== YOUR TASK ==
When a line below contains the word "input", it counts toward the total; give that total and nothing besides.
=======
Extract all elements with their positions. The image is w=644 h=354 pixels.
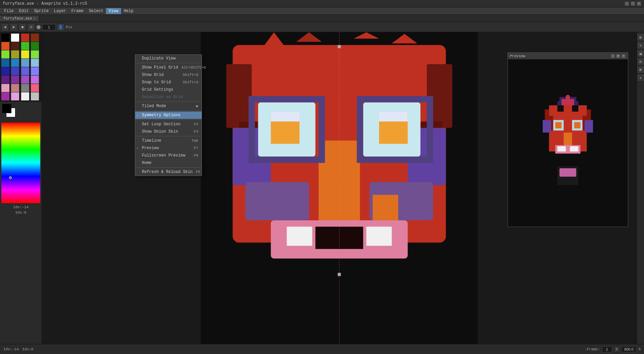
- separator-3: [135, 110, 202, 111]
- right-tool-1[interactable]: ⊞: [637, 34, 644, 41]
- palette-cell-18[interactable]: [21, 67, 29, 75]
- menu-help[interactable]: Help: [121, 8, 136, 14]
- preview-detach-button[interactable]: ⊞: [616, 54, 621, 58]
- tool-menu-button[interactable]: ≡: [28, 24, 35, 31]
- user-icon[interactable]: 👤: [57, 24, 64, 31]
- palette-cell-2[interactable]: [21, 34, 29, 42]
- selection-as-grid-label: Selection as Grid: [142, 95, 183, 99]
- menu-preview[interactable]: ✓ Preview F7: [135, 144, 202, 152]
- svg-rect-46: [570, 146, 578, 151]
- menu-fullscreen-preview[interactable]: Fullscreen Preview F8: [135, 152, 202, 159]
- palette-cell-0[interactable]: [1, 34, 9, 42]
- palette-cell-20[interactable]: [1, 76, 9, 84]
- file-tab[interactable]: furryface.ase ✕: [0, 16, 39, 21]
- palette-cell-28[interactable]: [1, 92, 9, 100]
- palette-cell-13[interactable]: [11, 59, 19, 67]
- palette-cell-29[interactable]: [11, 92, 19, 100]
- menu-symmetry-options[interactable]: ✓ Symmetry Options: [135, 112, 202, 119]
- palette-cell-21[interactable]: [11, 76, 19, 84]
- palette-cell-1[interactable]: [11, 34, 19, 42]
- menu-show-grid[interactable]: Show Grid Shift+G: [135, 71, 202, 79]
- palette-cell-9[interactable]: [11, 50, 19, 58]
- menu-timeline[interactable]: Timeline Tab: [135, 137, 202, 144]
- color-gradient[interactable]: [1, 123, 40, 203]
- palette-cell-31[interactable]: [31, 92, 39, 100]
- menu-snap-to-grid[interactable]: Snap to Grid Shift+S: [135, 79, 202, 86]
- zoom-input[interactable]: [621, 346, 636, 352]
- palette-cell-27[interactable]: [31, 84, 39, 92]
- tool-stop-button[interactable]: ■: [19, 24, 26, 31]
- frame-input[interactable]: [602, 346, 612, 352]
- menu-selection-as-grid: Selection as Grid: [135, 93, 202, 101]
- timeline-shortcut: Tab: [192, 139, 198, 143]
- menu-edit[interactable]: Edit: [16, 8, 32, 14]
- preview-title-text: Preview: [510, 54, 525, 58]
- svg-rect-16: [271, 112, 299, 121]
- right-tool-3[interactable]: ◪: [637, 50, 644, 57]
- menu-refresh-reload-skin[interactable]: Refresh & Reload Skin F5: [135, 168, 202, 176]
- menu-duplicate-view[interactable]: Duplicate View: [135, 55, 202, 62]
- palette-cell-7[interactable]: [31, 42, 39, 50]
- menu-layer[interactable]: Layer: [51, 8, 69, 14]
- menu-set-loop-section[interactable]: Set Loop Section F2: [135, 121, 202, 128]
- menu-bar: File Edit Sprite Layer Frame Select View…: [0, 7, 644, 15]
- palette-cell-26[interactable]: [21, 84, 29, 92]
- preview-resize-button[interactable]: □: [610, 54, 615, 58]
- canvas-area[interactable]: Duplicate View Show Pixel Grid Alt+Shift…: [42, 32, 637, 345]
- palette-cell-30[interactable]: [21, 92, 29, 100]
- svg-rect-50: [578, 105, 587, 116]
- title-bar: furryface.ase - Aseprite v1.1.2-rc5 ─ □ …: [0, 0, 644, 7]
- menu-file[interactable]: File: [1, 8, 16, 14]
- tab-close-button[interactable]: ✕: [34, 16, 36, 20]
- preview-controls[interactable]: □ ⊞ ✕: [610, 54, 626, 58]
- palette-cell-6[interactable]: [21, 42, 29, 50]
- menu-view[interactable]: View: [106, 8, 121, 14]
- menu-home[interactable]: Home: [135, 159, 202, 167]
- palette-cell-12[interactable]: [1, 59, 9, 67]
- foreground-color-box[interactable]: [2, 104, 11, 113]
- palette-cell-22[interactable]: [21, 76, 29, 84]
- tool-next-button[interactable]: ►: [10, 24, 17, 31]
- palette-cell-15[interactable]: [31, 59, 39, 67]
- palette-cell-17[interactable]: [11, 67, 19, 75]
- minimize-button[interactable]: ─: [625, 1, 629, 6]
- palette-cell-11[interactable]: [31, 50, 39, 58]
- gradient-selector[interactable]: [9, 176, 12, 179]
- right-tool-6[interactable]: ✦: [637, 74, 644, 81]
- palette-cell-4[interactable]: [1, 42, 9, 50]
- palette-cell-24[interactable]: [1, 84, 9, 92]
- right-tool-4[interactable]: ⊡: [637, 58, 644, 65]
- frame-number-input[interactable]: [42, 24, 56, 30]
- palette-cell-23[interactable]: [31, 76, 39, 84]
- palette-cell-5[interactable]: [11, 42, 19, 50]
- palette-cell-16[interactable]: [1, 67, 9, 75]
- right-tool-5[interactable]: ⊠: [637, 66, 644, 73]
- close-button[interactable]: ✕: [637, 1, 641, 6]
- preview-close-button[interactable]: ✕: [621, 54, 626, 58]
- menu-show-onion-skin[interactable]: Show Onion Skin F3: [135, 128, 202, 135]
- svg-rect-52: [543, 120, 551, 133]
- svg-rect-17: [379, 112, 408, 121]
- frame-increment-button[interactable]: +: [614, 346, 620, 352]
- maximize-button[interactable]: □: [631, 1, 635, 6]
- preview-check-icon: ✓: [137, 146, 139, 150]
- pixel-label: Pix: [66, 25, 72, 29]
- palette-cell-14[interactable]: [21, 59, 29, 67]
- set-loop-section-label: Set Loop Section: [142, 122, 180, 127]
- menu-sprite[interactable]: Sprite: [32, 8, 51, 14]
- color-swatch[interactable]: [36, 25, 41, 30]
- menu-tiled-mode[interactable]: Tiled Mode ►: [135, 102, 202, 110]
- menu-grid-settings[interactable]: Grid Settings: [135, 86, 202, 93]
- title-bar-controls[interactable]: ─ □ ✕: [625, 1, 641, 6]
- svg-rect-30: [338, 45, 341, 48]
- menu-show-pixel-grid[interactable]: Show Pixel Grid Alt+Shift+G: [135, 64, 202, 71]
- right-tool-2[interactable]: ✎: [637, 42, 644, 49]
- palette-cell-25[interactable]: [11, 84, 19, 92]
- menu-frame[interactable]: Frame: [69, 8, 86, 14]
- palette-cell-8[interactable]: [1, 50, 9, 58]
- palette-cell-19[interactable]: [31, 67, 39, 75]
- tool-prev-button[interactable]: ◄: [1, 24, 9, 31]
- menu-select[interactable]: Select: [86, 8, 106, 14]
- palette-cell-3[interactable]: [31, 34, 39, 42]
- palette-cell-10[interactable]: [21, 50, 29, 58]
=======
== EXPECTED OUTPUT ==
3